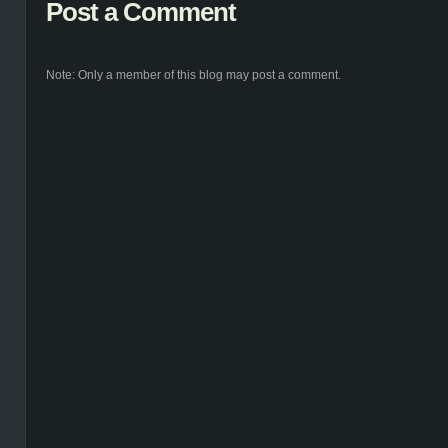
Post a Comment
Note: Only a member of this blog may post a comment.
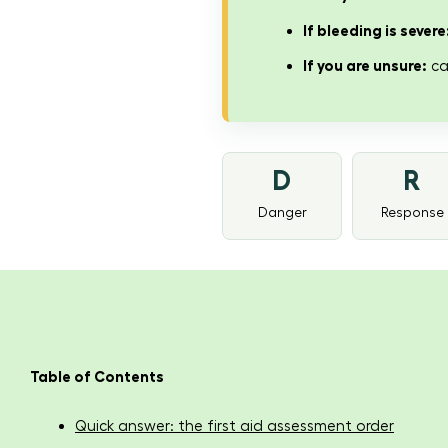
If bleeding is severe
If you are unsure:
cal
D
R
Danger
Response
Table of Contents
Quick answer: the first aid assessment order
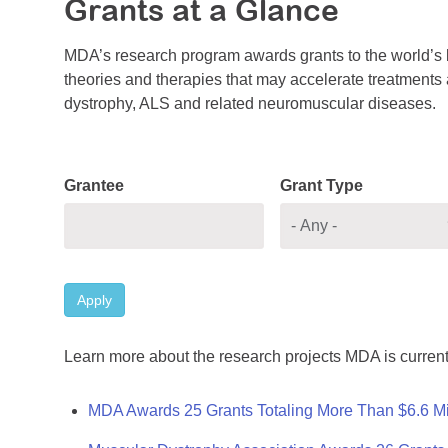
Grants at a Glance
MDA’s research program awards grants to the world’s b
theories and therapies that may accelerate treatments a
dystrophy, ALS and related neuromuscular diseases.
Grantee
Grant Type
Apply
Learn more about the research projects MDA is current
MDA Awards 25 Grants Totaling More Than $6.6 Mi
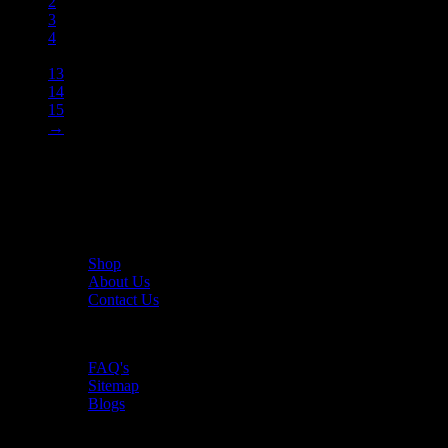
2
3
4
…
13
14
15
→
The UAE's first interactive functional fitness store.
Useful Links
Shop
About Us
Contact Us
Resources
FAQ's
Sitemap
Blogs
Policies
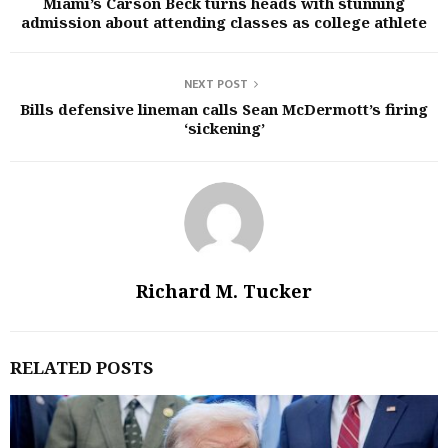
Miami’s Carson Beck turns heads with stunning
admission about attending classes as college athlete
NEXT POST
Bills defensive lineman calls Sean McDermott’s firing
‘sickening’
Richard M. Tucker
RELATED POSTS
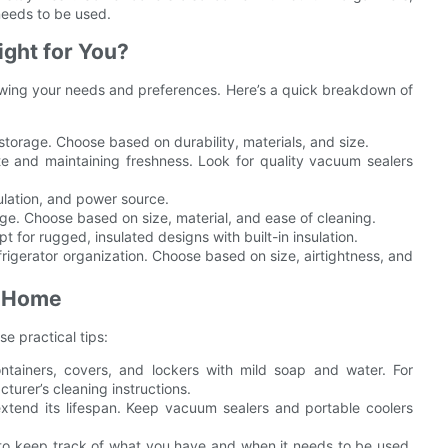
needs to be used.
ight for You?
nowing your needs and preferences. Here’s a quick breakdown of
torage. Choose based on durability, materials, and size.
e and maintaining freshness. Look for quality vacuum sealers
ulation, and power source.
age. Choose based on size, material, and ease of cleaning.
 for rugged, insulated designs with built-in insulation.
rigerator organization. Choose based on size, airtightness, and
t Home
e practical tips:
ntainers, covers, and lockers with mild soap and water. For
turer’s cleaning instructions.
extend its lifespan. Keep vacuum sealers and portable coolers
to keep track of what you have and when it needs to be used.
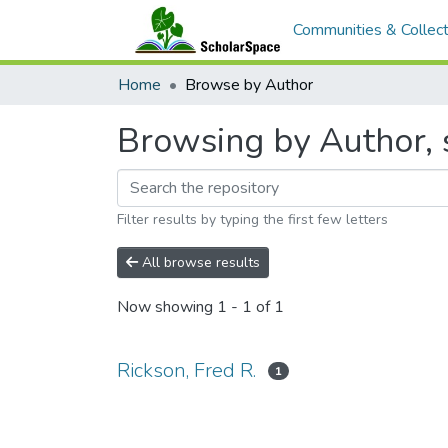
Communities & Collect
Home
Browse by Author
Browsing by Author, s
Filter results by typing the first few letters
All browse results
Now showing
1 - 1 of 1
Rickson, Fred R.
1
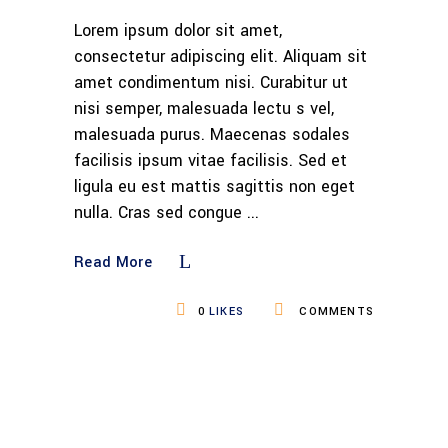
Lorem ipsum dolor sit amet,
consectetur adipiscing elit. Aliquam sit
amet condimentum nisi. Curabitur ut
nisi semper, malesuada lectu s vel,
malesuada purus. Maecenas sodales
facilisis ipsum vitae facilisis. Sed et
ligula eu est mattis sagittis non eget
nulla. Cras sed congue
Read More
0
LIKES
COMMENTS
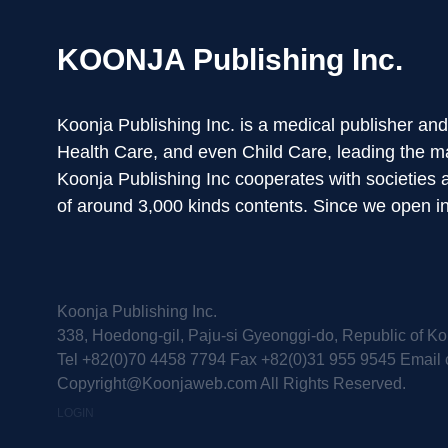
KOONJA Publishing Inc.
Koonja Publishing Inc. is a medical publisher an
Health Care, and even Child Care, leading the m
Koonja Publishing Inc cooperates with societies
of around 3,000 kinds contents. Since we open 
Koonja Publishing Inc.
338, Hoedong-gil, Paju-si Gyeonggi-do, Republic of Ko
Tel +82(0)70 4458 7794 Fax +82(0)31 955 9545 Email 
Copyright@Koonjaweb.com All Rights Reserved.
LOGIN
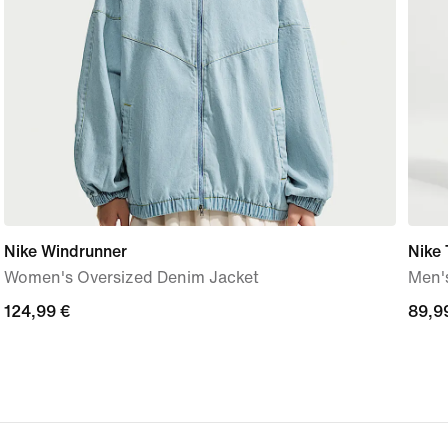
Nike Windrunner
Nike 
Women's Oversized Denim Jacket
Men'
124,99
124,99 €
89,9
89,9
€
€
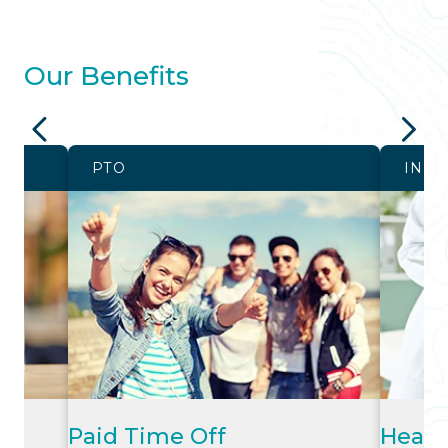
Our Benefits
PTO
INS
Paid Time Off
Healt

_ _ _ _ _

▶ **TASK DESCRIPTION**
Everything in the listing must be restated word for word, except for the pictures.

▶ **REPLY**
Post a Comment
Note: Only a member of this blog may post a comment.
If bleeding is severe
If you are unsure:
cal
D
R
Danger
Response
Table of Contents
Quick answer: the first aid assessment order
Grants at a Glance
MDA’s research program awards grants to the world’s b
theories and therapies that may accelerate treatments a
dystrophy, ALS and related neuromuscular diseases.
Grantee
Grant Type
Apply
Learn more about the research projects MDA is current
MDA Awards 25 Grants Totaling More Than $6.6 Mi
2
3
4
…
13
14
15
→
The UAE's first interactive functional fitness store.
Useful Links
Shop
About Us
Contact Us
Resources
FAQ's
Sitemap
Blogs
Policies
Miami’s Carson Beck turns heads with stunning
admission about attending classes as college athlete
NEXT POST
Bills defensive lineman calls Sean McDermott’s firing
‘sickening’
Richard M. Tucker
RELATED POSTS
needs to be used.
ight for You?
nowing your needs and preferences. Here’s a quick breakdown of
torage. Choose based on durability, materials, and size.
e and maintaining freshness. Look for quality vacuum sealers
ulation, and power source.
age. Choose based on size, material, and ease of cleaning.
 for rugged, insulated designs with built-in insulation.
rigerator organization. Choose based on size, airtightness, and
t Home
e practical tips:
ntainers, covers, and lockers with mild soap and water. For
turer’s cleaning instructions.
extend its lifespan. Keep vacuum sealers and portable coolers
to keep track of what you have and when it needs to be used.
Communities & Collect
Home
Browse by Author
Browsing by Author, s
Filter results by typing the first few letters
All browse results
Now showing
1 - 1 of 1
Rickson, Fred R.
1
Lorem ipsum dolor sit amet,
consectetur adipiscing elit. Aliquam sit
amet condimentum nisi. Curabitur ut
nisi semper, malesuada lectu s vel,
malesuada purus. Maecenas sodales
facilisis ipsum vitae facilisis. Sed et
ligula eu est mattis sagittis non eget
nulla. Cras sed congue
Read More
0
LIKES
COMMENTS
KOONJA Publishing Inc.
Koonja Publishing Inc. is a medical publisher an
Health Care, and even Child Care, leading the m
Koonja Publishing Inc cooperates with societies
of around 3,000 kinds contents. Since we open 
Koonja Publishing Inc.
338, Hoedong-gil, Paju-si Gyeonggi-do, Republic of Ko
Tel +82(0)70 4458 7794 Fax +82(0)31 955 9545 Email 
Copyright@Koonjaweb.com All Rights Reserved.
LOGIN
Nike Windrunner
Nike 
Women's Oversized Denim Jacket
Men'
124,99
124,99 €
89,9
89,9
€
€
Our Benefits
PTO
INS
Paid Time Off
Healt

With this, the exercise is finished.